Author: Larry Dansky
When I was a child, I talked like a child, I thought like a child, I reasoned like a child. When I became a man, I put the ways of childhood behind me. Corinthians 13:11
At this time the disciples came to Jesus and said, ‘Who is the greatest in the kingdom of Heaven?’ So He called a little child to Him whom He set among them. Then He said, ‘In truth I tell you, unless you change and become like little children you will never enter the kingdom of Heaven. And so, the one who makes himself as little as this little child is the greatest in the kingdom of Heaven. Matthew 18: 1-4
I’m confused. Which is it? Do I put the ways of childhood behind me, or do I change and become like a little child? It seemed to me that these biblical verses were contradictory, recommending two very different paths to be followed. Then one of my morning meditations got me to thinking and helped me realize that the two approaches are not incompatible. I learned that I need to be childlike, but not childish.
It’s easy to think about how to put the ways of childhood behind me (not being childish). Children have temper tantrums and pout when they are asked to do things they don’t want to do. Teenagers seem to argue with anyone they disagree with (especially their parents). These are obviously some of the behaviors we could put behind us as we mature. I cringe when I see adults acting this way, and even worse I’m embarrassed when I act this way myself. So I understand fully what Paul is saying in his letter to the Corinthians.
But what is Jesus talking about when he tells us to change and become like little children? Do you remember the movie “Hook”? Peter Pan (played by Robin Williams) has grown up to be a conservative corporate businessman. To save his children, he has to return to Neverland, but finds it very difficult to regain childlike values and embrace his old identity as a Lost Boy.

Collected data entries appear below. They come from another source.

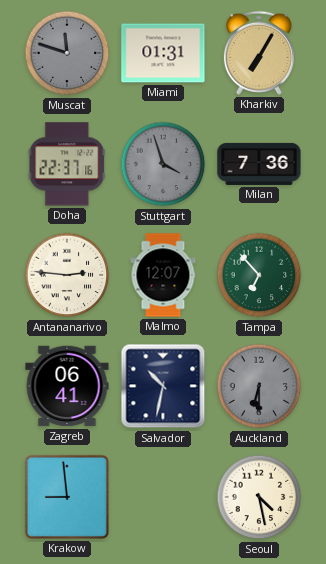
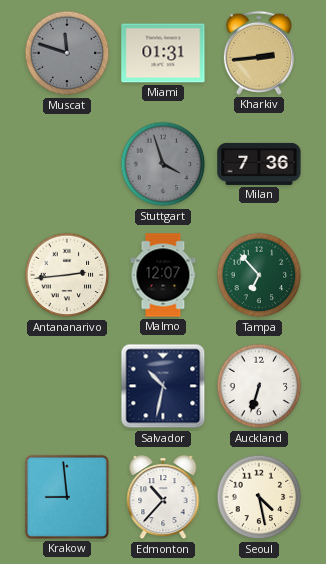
Kharkiv: 7:05 -> 2:44
Doha: 22:37 -> none
Antananarivo: 2:46 -> 2:44
Zagreb: 06:41 -> none
Auckland: 6:30 -> 6:33
Auckland dial: grey -> white
Edmonton: none -> 10:37
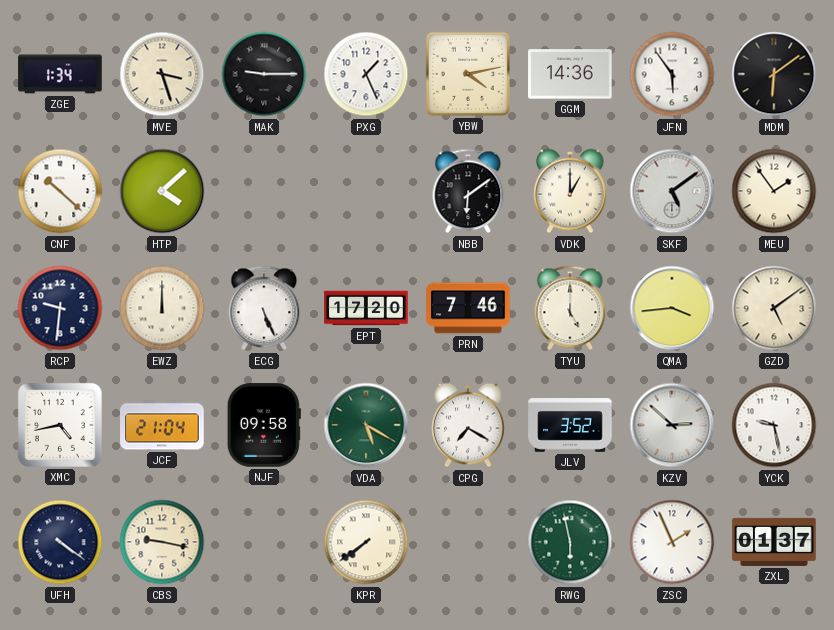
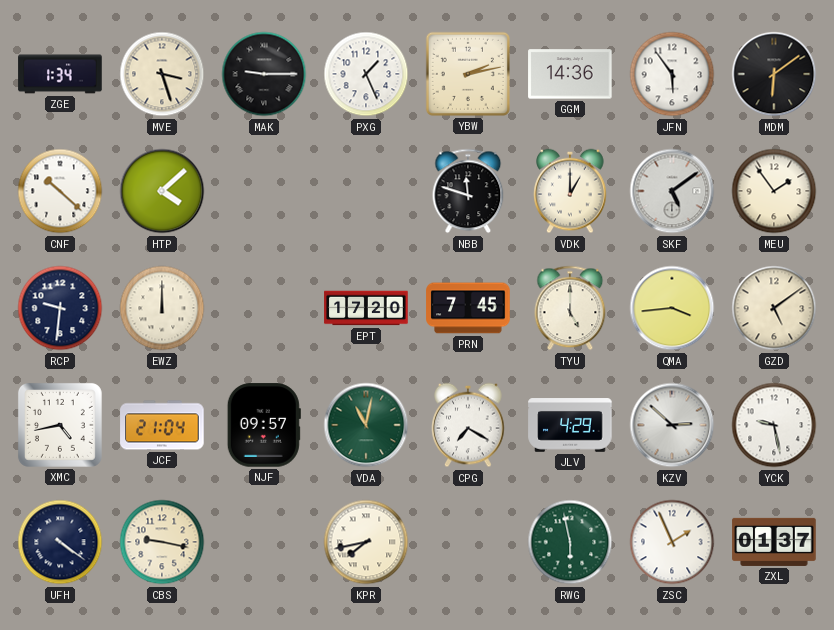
YBW: 4:13 -> 2:13
NBB: 6:09 -> 11:48
ECG: 5:26 -> none
PRN: 7:46 -> 7:45
NJF: 09:58 -> 09:57
VDA: 5:20 -> 11:02
JLV: 3:52 -> 4:29
KPR: 7:39 -> 7:43
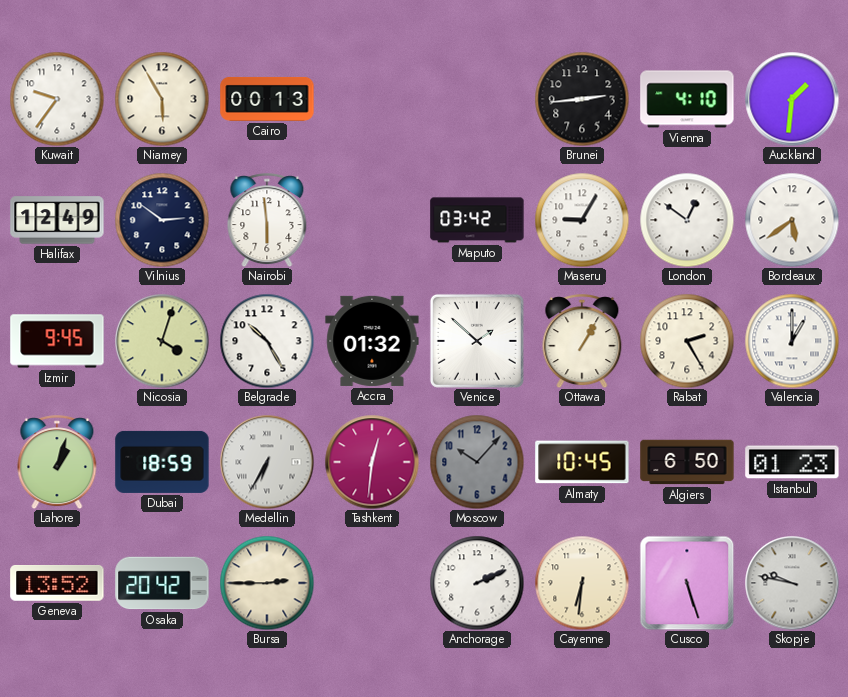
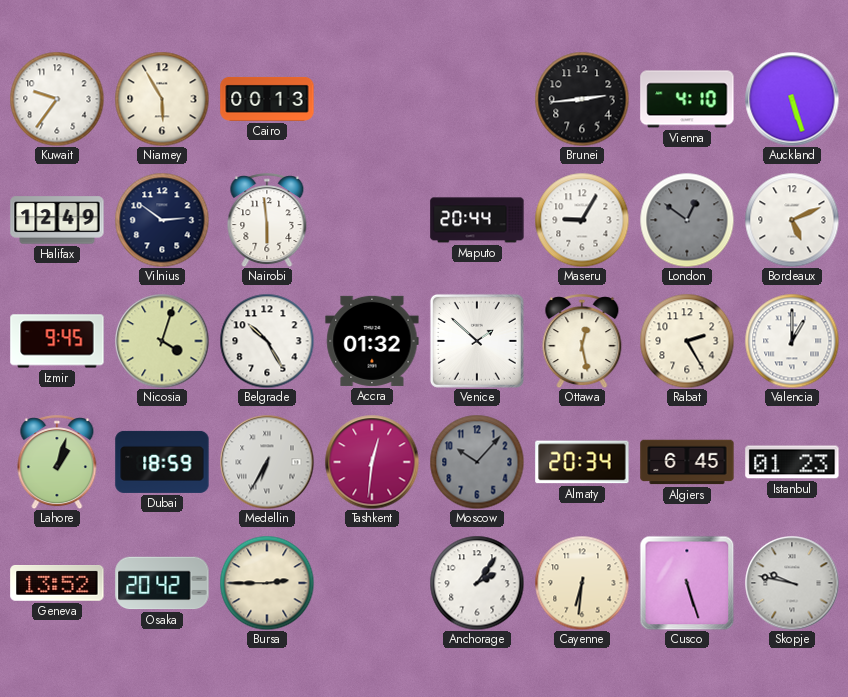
Auckland: 1:31 -> 5:27
Maputo: 03:42 -> 20:44
London dial: white -> grey
Bordeaux: 5:39 -> 5:11
Ottawa: 1:05 -> 12:28
Almaty: 10:45 -> 20:34
Algiers: 6:50 -> 6:45
Anchorage: 2:11 -> 2:06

I believe Jesus’ words are asking us to resurrect some of the wonderful qualities of childhood that we have lost as we’ve aged. Trust is one of them. It’s understandable that we lose trust when we’ve been hurt by others, but too often that leads to us being way too cynical. The same can be said of joy. With pandemics, wars, inflation, politics, etc., it’s easy to become so cynical that we lose sight of the joy in life. But the childlike quality I most want to cultivate is a sense of curiosity and wonder. With age and experience, we often think we’ve seen it all, and all too often we think we know it all. Wouldn’t it be great to re-acquire the natural curiosity of children and again wonder “what if?”. In Zen, this is called having a Beginner’s Mind. A beginner starts with a blank slate and is open to learn. If we were able to develop this Beginner’s Mind, wouldn’t we be more open to new ideas, different people, and other ways of doing things?
There are still times when I get discouraged and cynical about the events of the day, and too often I find that I’m not open to new ways of looking at issues. When I need to be reminded to “change and become like little children”, I find encouragement in the words and the magic of Peter Pan’s sidekick Tinker Bell. “All you need is faith, trust, and a little pixie dust”.
Holy one, I ask for help as I work on being childlike, to once again be curious, trusting and full of wonder and joy.